- _Material for this task_:
[Start of section]

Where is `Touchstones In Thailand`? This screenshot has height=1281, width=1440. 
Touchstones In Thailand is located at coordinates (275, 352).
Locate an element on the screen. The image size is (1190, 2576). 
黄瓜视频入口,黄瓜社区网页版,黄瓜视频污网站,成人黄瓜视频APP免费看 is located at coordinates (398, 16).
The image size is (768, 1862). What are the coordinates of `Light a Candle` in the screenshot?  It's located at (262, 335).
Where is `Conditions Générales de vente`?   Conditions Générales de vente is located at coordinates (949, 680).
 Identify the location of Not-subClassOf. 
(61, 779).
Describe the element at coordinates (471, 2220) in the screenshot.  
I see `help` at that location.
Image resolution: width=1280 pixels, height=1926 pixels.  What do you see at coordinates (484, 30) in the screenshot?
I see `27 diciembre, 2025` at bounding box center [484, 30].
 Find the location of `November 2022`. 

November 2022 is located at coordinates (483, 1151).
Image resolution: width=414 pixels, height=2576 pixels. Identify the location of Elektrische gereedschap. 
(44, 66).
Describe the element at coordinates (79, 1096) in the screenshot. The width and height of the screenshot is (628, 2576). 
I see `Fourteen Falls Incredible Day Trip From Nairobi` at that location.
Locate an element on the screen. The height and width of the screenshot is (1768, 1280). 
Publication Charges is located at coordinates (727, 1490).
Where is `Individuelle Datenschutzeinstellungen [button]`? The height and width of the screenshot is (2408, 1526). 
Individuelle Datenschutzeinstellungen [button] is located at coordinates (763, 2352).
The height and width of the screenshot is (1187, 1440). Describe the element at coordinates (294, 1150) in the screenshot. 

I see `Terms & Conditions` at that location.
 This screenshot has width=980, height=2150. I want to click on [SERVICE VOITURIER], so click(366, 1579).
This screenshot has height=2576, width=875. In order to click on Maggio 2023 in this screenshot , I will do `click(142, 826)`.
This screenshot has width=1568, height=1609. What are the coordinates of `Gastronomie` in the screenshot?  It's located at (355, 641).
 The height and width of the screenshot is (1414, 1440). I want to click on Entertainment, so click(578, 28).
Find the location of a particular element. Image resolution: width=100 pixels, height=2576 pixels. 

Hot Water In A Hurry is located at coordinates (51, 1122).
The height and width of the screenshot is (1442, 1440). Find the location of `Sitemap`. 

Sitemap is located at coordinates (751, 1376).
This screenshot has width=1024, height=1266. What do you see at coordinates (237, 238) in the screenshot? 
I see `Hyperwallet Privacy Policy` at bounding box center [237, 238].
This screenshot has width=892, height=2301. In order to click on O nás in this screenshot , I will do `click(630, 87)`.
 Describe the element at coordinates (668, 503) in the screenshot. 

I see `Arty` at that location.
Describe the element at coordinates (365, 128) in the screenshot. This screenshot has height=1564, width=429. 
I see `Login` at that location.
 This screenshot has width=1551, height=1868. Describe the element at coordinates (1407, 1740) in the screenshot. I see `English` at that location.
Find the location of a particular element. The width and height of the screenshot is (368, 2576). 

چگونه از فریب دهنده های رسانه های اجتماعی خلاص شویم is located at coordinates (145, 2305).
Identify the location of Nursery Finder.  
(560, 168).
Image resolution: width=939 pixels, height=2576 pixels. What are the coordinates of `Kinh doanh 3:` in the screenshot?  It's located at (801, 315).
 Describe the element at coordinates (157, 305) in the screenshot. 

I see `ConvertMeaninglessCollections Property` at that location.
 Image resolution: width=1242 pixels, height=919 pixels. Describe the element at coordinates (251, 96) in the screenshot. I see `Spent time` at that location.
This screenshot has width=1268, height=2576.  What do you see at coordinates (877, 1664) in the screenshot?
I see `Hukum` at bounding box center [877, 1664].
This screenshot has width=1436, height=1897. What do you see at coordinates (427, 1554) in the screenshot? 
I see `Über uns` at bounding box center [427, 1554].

[End of section]

- _What you are asked to do_: Tell me how many lines of the records include the word "will", replying with the number alone.

- _Worked solution_: 2